In the wake of the financial crisis, several regulations have been put in place to reform lending practices, like the rule that “prohibits a creditor from making a higher-priced mortgage loan without regard to the consumer’s ability to repay the loan.” Subprime loans have since faded from prominence.
Recent headlines, though, tell a different story. The alarms have been raised; subprime lending is back. Wells Fargo, the largest originator of loans in Minnesota, has lowered the minimum FICO score for FHA backed loans to 600—subprime loan territory. Federal prosecutors have started to investigate the burgeoning subprime auto loan market, which is particularly suspect since most dealers operate outside the Consumer Finance Protection Bureau's jurisdiction. Even President Obama has pushed loan originators to expand lending opportunitites.
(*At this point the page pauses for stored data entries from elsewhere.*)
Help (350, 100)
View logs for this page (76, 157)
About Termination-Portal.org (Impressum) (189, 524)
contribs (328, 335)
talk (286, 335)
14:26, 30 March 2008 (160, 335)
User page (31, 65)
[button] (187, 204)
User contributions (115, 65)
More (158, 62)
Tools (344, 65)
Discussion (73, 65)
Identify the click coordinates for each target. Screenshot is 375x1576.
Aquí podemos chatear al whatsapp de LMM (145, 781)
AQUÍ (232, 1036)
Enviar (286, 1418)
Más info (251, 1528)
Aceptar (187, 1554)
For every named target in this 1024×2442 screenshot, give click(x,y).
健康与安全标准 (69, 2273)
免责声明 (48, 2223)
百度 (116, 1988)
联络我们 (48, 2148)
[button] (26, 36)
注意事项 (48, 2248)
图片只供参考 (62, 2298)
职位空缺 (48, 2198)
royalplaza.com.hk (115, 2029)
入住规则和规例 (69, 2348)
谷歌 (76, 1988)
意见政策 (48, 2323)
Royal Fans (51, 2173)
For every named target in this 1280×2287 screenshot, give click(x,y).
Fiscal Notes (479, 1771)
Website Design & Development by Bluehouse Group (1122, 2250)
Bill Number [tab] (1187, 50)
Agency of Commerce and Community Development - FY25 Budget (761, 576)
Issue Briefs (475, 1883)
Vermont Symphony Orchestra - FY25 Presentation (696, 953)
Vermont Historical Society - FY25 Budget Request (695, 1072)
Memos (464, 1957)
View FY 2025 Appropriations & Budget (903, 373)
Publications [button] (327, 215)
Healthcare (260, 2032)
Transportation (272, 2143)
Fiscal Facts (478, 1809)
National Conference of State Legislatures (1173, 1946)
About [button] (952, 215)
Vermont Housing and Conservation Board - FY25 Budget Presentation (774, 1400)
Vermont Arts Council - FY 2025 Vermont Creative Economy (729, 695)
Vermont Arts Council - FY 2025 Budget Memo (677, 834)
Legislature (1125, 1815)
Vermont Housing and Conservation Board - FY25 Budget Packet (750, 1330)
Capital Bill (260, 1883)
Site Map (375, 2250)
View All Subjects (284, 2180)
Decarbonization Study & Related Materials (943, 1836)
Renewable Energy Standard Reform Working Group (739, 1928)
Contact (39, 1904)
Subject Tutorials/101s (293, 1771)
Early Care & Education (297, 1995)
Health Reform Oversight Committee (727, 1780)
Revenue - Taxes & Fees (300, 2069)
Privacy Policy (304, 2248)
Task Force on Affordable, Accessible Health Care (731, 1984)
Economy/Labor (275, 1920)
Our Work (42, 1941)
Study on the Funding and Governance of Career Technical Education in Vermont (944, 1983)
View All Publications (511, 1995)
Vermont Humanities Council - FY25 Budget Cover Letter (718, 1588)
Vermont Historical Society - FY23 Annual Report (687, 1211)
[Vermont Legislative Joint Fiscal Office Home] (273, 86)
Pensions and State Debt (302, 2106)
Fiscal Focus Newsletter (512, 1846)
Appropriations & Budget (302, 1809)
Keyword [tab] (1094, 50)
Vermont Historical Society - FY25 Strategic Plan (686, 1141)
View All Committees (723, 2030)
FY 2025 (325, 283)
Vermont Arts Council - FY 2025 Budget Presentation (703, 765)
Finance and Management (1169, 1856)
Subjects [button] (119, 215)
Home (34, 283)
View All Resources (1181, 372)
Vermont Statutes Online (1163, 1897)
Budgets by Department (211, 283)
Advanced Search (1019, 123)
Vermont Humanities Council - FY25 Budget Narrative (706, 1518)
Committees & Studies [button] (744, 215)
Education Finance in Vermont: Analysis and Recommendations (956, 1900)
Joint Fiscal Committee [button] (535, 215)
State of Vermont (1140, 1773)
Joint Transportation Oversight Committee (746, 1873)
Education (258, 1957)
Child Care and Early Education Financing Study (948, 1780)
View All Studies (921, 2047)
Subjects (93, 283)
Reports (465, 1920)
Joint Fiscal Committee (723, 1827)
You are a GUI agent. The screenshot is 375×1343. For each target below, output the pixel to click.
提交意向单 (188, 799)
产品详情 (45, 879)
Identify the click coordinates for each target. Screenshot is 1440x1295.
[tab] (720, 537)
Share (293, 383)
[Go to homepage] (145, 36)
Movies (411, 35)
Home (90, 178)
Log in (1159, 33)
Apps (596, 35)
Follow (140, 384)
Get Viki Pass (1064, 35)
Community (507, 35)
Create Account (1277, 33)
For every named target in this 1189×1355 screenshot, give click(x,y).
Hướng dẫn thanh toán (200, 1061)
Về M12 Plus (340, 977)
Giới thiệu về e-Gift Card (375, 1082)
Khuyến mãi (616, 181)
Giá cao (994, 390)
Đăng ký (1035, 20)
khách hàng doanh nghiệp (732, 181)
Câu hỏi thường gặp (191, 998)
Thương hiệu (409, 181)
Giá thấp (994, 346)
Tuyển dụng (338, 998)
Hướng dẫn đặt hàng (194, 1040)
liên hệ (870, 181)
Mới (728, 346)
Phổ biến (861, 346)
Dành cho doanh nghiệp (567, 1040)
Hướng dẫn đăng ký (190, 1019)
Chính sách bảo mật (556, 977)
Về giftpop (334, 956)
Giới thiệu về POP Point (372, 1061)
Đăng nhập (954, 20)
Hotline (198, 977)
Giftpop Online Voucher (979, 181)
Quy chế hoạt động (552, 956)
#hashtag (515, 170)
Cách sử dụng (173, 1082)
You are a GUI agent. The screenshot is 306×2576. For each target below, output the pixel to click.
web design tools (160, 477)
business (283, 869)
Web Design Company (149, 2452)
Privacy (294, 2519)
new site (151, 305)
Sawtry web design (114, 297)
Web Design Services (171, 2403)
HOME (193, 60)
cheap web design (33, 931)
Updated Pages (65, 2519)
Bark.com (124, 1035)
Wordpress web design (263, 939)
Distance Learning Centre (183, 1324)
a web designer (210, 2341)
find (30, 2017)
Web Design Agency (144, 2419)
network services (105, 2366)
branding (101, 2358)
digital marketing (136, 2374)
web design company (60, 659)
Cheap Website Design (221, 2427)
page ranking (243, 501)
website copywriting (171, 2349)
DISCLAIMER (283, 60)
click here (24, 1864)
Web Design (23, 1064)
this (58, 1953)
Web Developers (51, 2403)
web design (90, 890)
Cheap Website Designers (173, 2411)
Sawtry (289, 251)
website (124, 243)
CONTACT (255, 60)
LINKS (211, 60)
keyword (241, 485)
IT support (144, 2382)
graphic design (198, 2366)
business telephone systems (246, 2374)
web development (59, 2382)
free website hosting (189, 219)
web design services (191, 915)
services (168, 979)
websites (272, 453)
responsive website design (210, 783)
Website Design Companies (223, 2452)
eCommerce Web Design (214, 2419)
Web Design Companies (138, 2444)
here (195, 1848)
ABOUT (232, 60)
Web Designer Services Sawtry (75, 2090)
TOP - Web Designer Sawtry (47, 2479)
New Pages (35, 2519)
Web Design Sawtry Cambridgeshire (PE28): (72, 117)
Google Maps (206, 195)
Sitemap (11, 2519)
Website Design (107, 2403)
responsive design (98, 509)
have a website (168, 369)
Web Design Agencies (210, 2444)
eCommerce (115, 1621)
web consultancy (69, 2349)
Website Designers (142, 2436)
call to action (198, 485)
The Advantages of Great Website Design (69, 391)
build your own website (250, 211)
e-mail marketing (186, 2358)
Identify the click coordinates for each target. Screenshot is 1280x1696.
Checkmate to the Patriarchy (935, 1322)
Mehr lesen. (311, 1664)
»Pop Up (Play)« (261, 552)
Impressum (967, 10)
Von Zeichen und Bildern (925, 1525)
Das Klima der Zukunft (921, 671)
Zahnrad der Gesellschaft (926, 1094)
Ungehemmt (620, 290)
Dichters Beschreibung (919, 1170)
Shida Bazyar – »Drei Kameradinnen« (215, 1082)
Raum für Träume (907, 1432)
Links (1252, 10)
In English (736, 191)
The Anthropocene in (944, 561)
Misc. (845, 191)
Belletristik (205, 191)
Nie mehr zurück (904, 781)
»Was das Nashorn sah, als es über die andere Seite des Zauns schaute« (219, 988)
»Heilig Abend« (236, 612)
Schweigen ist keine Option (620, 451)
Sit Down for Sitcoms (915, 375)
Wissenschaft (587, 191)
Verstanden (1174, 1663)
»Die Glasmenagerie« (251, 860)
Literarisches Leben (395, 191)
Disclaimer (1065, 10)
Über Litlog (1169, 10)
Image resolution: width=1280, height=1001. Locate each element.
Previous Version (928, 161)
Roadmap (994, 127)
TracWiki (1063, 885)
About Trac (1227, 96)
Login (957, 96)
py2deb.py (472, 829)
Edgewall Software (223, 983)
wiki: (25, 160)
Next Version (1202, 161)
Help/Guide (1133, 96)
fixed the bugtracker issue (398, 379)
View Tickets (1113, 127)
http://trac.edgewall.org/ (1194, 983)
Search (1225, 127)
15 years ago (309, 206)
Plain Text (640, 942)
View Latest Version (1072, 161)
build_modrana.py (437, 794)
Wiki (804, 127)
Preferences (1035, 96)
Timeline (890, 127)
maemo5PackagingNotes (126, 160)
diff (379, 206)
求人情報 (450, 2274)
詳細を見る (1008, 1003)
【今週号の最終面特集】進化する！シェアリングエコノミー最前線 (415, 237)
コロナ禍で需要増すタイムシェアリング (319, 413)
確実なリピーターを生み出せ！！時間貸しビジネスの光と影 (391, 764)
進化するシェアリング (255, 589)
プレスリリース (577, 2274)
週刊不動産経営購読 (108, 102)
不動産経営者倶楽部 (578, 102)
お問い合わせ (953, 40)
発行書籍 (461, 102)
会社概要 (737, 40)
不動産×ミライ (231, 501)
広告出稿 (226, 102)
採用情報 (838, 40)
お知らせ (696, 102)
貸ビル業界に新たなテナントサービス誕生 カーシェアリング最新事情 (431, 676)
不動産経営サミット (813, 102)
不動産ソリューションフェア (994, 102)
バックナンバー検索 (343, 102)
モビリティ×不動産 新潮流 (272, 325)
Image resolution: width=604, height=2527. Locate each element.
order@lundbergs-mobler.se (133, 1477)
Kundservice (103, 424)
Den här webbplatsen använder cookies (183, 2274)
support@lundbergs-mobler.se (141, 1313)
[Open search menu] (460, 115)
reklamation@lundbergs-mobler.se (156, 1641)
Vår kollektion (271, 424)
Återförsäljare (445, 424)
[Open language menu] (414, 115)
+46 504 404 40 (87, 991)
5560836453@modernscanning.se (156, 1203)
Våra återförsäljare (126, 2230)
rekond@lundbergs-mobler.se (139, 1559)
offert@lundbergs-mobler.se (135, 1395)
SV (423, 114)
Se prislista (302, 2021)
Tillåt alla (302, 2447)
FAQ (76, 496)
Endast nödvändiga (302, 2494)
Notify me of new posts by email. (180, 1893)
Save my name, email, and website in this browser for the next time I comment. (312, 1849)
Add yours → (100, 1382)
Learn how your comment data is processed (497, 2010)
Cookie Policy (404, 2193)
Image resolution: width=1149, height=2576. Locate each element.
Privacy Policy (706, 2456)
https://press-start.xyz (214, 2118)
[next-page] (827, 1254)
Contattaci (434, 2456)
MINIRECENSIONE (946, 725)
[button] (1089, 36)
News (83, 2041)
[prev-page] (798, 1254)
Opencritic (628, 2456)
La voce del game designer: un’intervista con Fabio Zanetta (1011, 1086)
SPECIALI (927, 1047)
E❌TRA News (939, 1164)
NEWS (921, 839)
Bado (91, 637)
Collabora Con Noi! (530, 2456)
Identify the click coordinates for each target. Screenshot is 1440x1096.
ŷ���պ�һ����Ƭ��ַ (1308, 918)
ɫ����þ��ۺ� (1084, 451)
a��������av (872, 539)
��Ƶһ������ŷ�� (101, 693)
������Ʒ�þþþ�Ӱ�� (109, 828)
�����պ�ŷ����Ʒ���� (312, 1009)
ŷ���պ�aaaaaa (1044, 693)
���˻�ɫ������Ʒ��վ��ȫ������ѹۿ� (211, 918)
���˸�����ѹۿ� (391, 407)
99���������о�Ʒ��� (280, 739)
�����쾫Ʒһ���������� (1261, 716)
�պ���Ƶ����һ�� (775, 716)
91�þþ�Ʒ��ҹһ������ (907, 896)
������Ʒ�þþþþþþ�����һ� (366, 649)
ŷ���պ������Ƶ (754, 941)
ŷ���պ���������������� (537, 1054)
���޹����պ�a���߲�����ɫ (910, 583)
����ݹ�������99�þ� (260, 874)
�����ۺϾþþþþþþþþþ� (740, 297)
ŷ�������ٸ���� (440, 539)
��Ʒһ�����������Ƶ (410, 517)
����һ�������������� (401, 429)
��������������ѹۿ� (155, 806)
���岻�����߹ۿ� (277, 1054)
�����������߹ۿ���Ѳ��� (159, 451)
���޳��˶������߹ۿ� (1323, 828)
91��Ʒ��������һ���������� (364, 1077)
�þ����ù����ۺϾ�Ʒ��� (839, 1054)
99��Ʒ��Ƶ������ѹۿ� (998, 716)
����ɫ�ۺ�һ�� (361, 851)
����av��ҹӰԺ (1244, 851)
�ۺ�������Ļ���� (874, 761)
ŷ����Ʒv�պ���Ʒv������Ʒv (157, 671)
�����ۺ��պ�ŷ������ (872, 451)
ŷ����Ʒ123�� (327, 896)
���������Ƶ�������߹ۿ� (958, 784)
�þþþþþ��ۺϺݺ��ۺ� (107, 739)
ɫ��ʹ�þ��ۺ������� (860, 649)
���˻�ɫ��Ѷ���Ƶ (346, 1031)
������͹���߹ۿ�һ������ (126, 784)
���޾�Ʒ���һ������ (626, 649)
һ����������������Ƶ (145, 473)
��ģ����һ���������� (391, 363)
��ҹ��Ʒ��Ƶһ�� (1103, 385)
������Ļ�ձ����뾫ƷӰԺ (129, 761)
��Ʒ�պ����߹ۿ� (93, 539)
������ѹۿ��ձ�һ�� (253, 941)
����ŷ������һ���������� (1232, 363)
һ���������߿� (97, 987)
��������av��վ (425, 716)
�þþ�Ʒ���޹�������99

Since big banks have been wary of loosening lending standards, subprime lending firms, some of which are run by the same people who engaged in irresponsible lending practices in the run-up to the financial crisis, are seizing the opportunity to offer products that look eerily similar to the ones that brought the global financial system to its knees.
The question is this: does the creeping availability of subprime loans merely represent an opportunity for creditworthy borrowers who have recently been excluded from the tight credit market, or an insidious return to pre-2008 lending practices?
Fortunately, it appears that lenders are extending subprime loans in a relatively responsible and restrained way, at least for now. If they are again used irresponsibly though, there could be several unpalatable social and economic effects. The global financial system and our economy could falter, again. Subprime loans have a nasty discriminatory streak as well—a study by the Institute of Race and Poverty found that high-income people of color in Minnesota are more likely to be given a subprime loan than low-income whites, which is both astonishing and emblematic of the problems subprime loans can involve.
Policymakers and the public should watch the reemergence of subprime lending closely. Subprime loans are not inherently harmful but they can quickly become ruinous. Regulatory agencies like the Consumer Finance Protection Bureau and the Minnesota Department of Commerce must be empowered to ensure that any surge in subprime loans represents an increase in responsible lending to creditworthy borrowers and not a return to the reckless predatory lending that was a principal cause of the financial crisis.